Es lugar común hoy en día hablar de habilidades blandas y duras. En las empresas, los servicios de bienestar están a cargo de las blandas y los de ingeniería de las duras. En las primeras están las cosas como relaciones humanas, en las segundas las máquinas y el sistema de producción de la industria.
Si pensamos en los significados de ambas palabras, veremos que aluden a aspectos muy distintos y, sobretodo, de muy distinta valoración.
Es duro aquello que tiene gran resistencia, que es fuerte, severo, riguroso, que exige esfuerzo. También a aquello que carece de flexibilidad.
Es blando aquello que es tierno, suave, que cede fácilmente, que es benévolo, falto de energía y severidad, frágil.

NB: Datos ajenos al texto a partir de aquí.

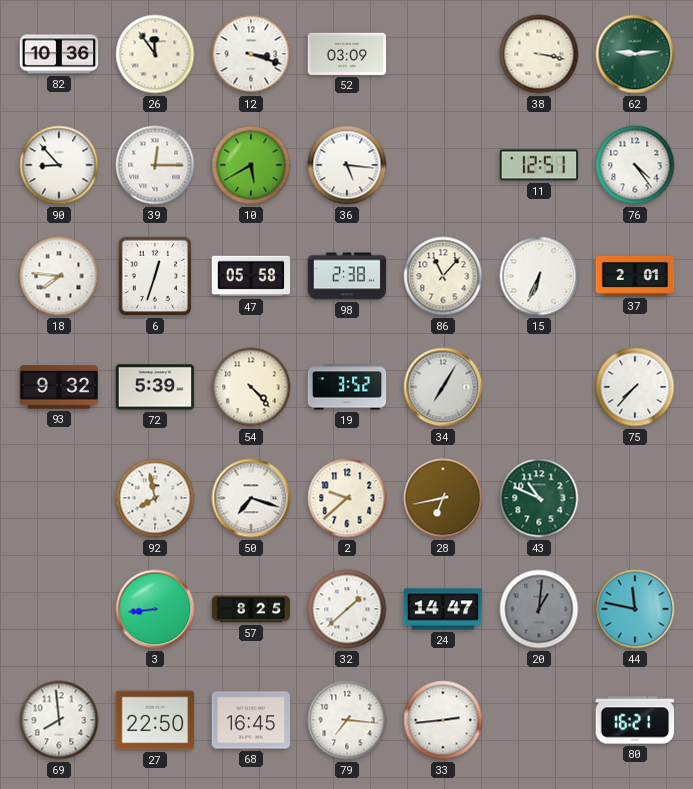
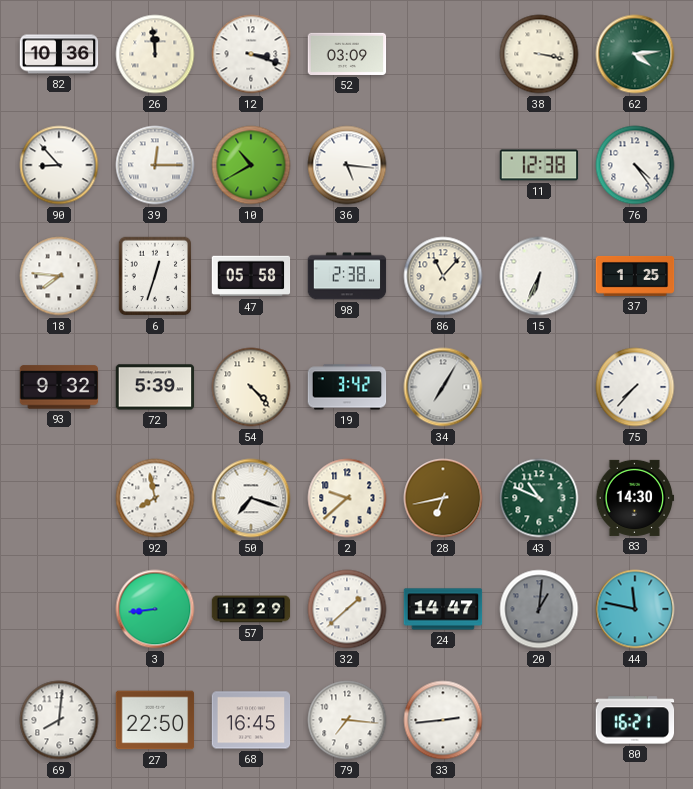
26: 11:54 -> 11:59
62: 9:14 -> 4:14
10: 5:40 -> 10:40
11: 12:51 -> 12:38
37: 2:01 -> 1:25
19: 3:52 -> 3:42
83: none -> 14:30
57: 8:25 -> 12:29
69: 7:59 -> 8:01
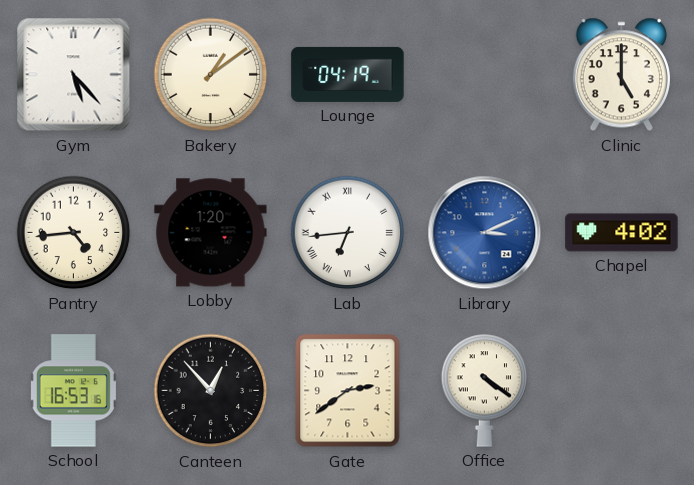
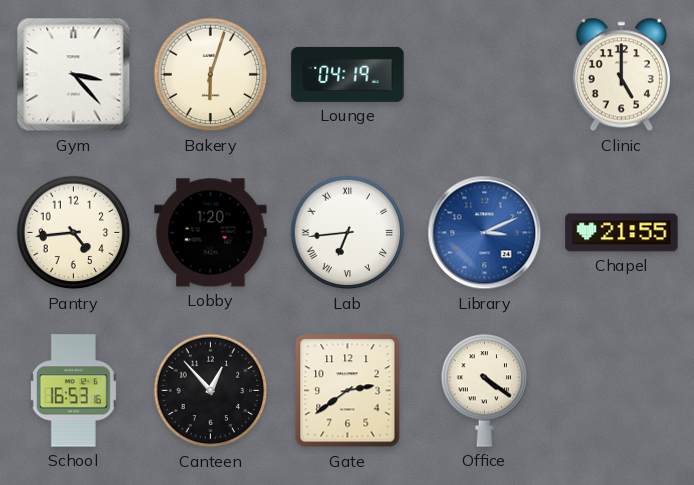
Gym: 5:23 -> 3:23
Bakery: 1:09 -> 6:03
Chapel: 4:02 -> 21:55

¿Hay alguien que quiera asociarse a lo blando? Habría que estar loco. Ni los santos con su enorme bondad han dejado de necesitar dureza. Parece además medio sospechoso que los adjetivos de lo blando se parezcan tanto a las condiciones que se han asociado a la femineidad y los de lo duro a la masculinidad.
Me parece muy pasado de moda que solo las mujeres se relacionen conceptualmente con la comunicación, con la empatía, con el apoyo, con la solución de conflictos, con la flexibilidad para cambiar de estrategias, porque esas son las condiciones del liderazgo.
Y que ellos, los hombres, sean los que entienden las matemáticas y la mecánica de las cosas, que es muy inteligente, pero que poco sirve para resolver los desafíos de la vida moderna. Y que además no los hará poderosos (rasgo aun muy apreciado por los hombres y recién algo por las mujeres que todavía le tienen miedo al poder). Como en siglos anteriores, cuando dominar el mundo era una condición de sobrevivencia. Hoy hay que entender. Y para entender hay que mirar y preguntar, y conocer y adivinar. Todo muy blando, digo yo. Y muy necesario.
Propongo que no aceptemos que en las empresas nos hablen de habilidades blandas y duras, ni hombres ni mujeres, porque ya al separarlas estamos pecando de ignorantes.